(RAW DATA Opens)

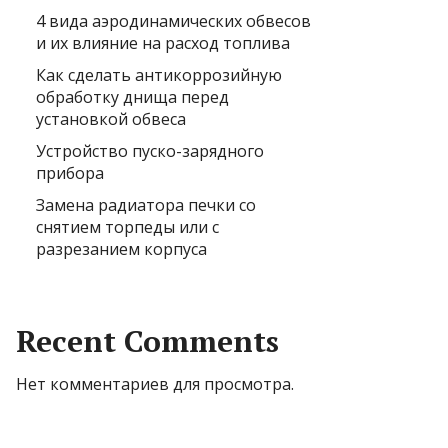
4 вида аэродинамических обвесов
и их влияние на расход топлива
Как сделать антикоррозийную
обработку днища перед
установкой обвеса
Устройство пуско-зарядного
прибора
Замена радиатора печки со
снятием торпеды или с
разрезанием корпуса
Recent Comments
Нет комментариев для просмотра.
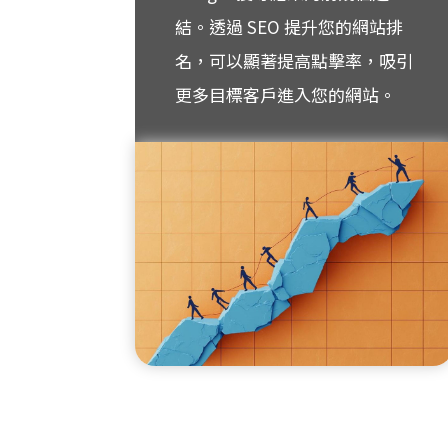
結。透過 SEO 提升您的網站排
名，可以顯著提高點擊率，吸引
更多目標客戶進入您的網站。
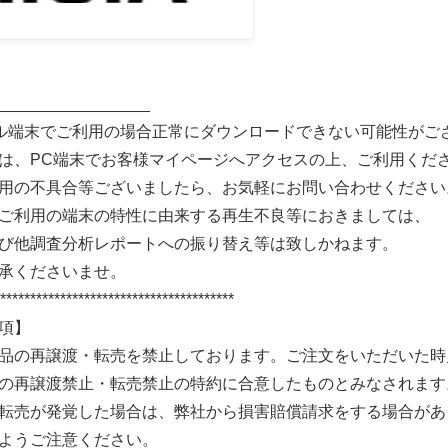
_________________
ル端末でご利用の場合正常にダウンロードできない可能性がご
は、PC端末でお客様マイページへアクセスの上、ご利用くだ
用の不具合等ございましたら、お気軽にお問い合わせください
ご利用の端末の特性に由来する再生不良等におきましては、
び他調査分析レポートへの振り替え等は致しかねます。
承くださいませ。
***************************************
項】
品の再譲渡・転売を禁止しております。ご注文をいただいた時
の再譲渡禁止・転売禁止の特約に合意したものとみなされます
転売が発覚した場合は、弊社から損害賠償請求をする場合があ
ようご注意ください。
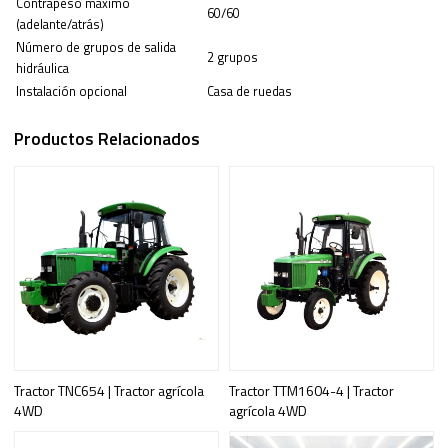
Contrapeso
máximo
60/60
(adelante/atrás)
Número de grupos de salida
2 grupos
hidráulica
Instalación opcional
Casa de ruedas
Productos Relacionados
Tractor TNC654 | Tractor agrícola
Tractor TTM1604-4 | Tractor
4WD
agrícola 4WD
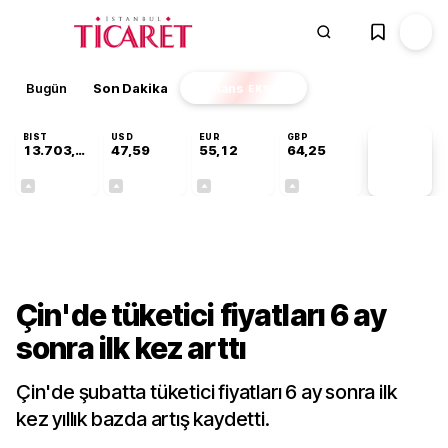
Bugün
Son Dakika
Finans
EKSTRA
BIST
USD
EUR
GBP
13.703,13
47,59
55,12
64,25
PİYASA
VERİLERİ
+0,11%
+0,04%
+0,21%
+0,24%
Dünya
Çin'de tüketici fiyatları 6 ay
sonra ilk kez arttı
Çin'de şubatta tüketici fiyatları 6 ay sonra ilk
kez yıllık bazda artış kaydetti.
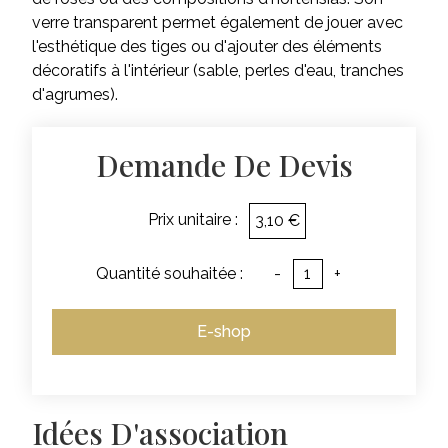
verre transparent permet également de jouer avec
l'esthétique des tiges ou d'ajouter des éléments
décoratifs à l'intérieur (sable, perles d'eau, tranches
d'agrumes).
Demande De Devis
Prix unitaire :
3,10 €
Quantité souhaitée :
-
+
E-shop
Idées D'association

(RAW DATA Closes)

▸ DESCRIPTION OF THE TASK: Copy the data precisely. Skip every picture.

▸ TASK ANSWER:
4 вида аэродинамических обвесов
и их влияние на расход топлива
Как сделать антикоррозийную
обработку днища перед
установкой обвеса
Устройство пуско-зарядного
прибора
Замена радиатора печки со
снятием торпеды или с
разрезанием корпуса
Recent Comments
Нет комментариев для просмотра.
結。透過 SEO 提升您的網站排
名，可以顯著提高點擊率，吸引
更多目標客戶進入您的網站。
_________________
ル端末でご利用の場合正常にダウンロードできない可能性がご
は、PC端末でお客様マイページへアクセスの上、ご利用くだ
用の不具合等ございましたら、お気軽にお問い合わせください
ご利用の端末の特性に由来する再生不良等におきましては、
び他調査分析レポートへの振り替え等は致しかねます。
承くださいませ。
***************************************
項】
品の再譲渡・転売を禁止しております。ご注文をいただいた時
の再譲渡禁止・転売禁止の特約に合意したものとみなされます
転売が発覚した場合は、弊社から損害賠償請求をする場合があ
ようご注意ください。
Contrapeso
máximo
60/60
(adelante/atrás)
Número de grupos de salida
2 grupos
hidráulica
Instalación opcional
Casa de ruedas
Productos Relacionados
Tractor TNC654 | Tractor agrícola
Tractor TTM1604-4 | Tractor
4WD
agrícola 4WD
Bugün
Son Dakika
Finans
EKSTRA
BIST
USD
EUR
GBP
13.703,13
47,59
55,12
64,25
PİYASA
VERİLERİ
+0,11%
+0,04%
+0,21%
+0,24%
Dünya
Çin'de tüketici fiyatları 6 ay
sonra ilk kez arttı
Çin'de şubatta tüketici fiyatları 6 ay sonra ilk
kez yıllık bazda artış kaydetti.
verre transparent permet également de jouer avec
l'esthétique des tiges ou d'ajouter des éléments
décoratifs à l'intérieur (sable, perles d'eau, tranches
d'agrumes).
Demande De Devis
Prix unitaire :
3,10 €
Quantité souhaitée :
-
+
E-shop
Idées D'association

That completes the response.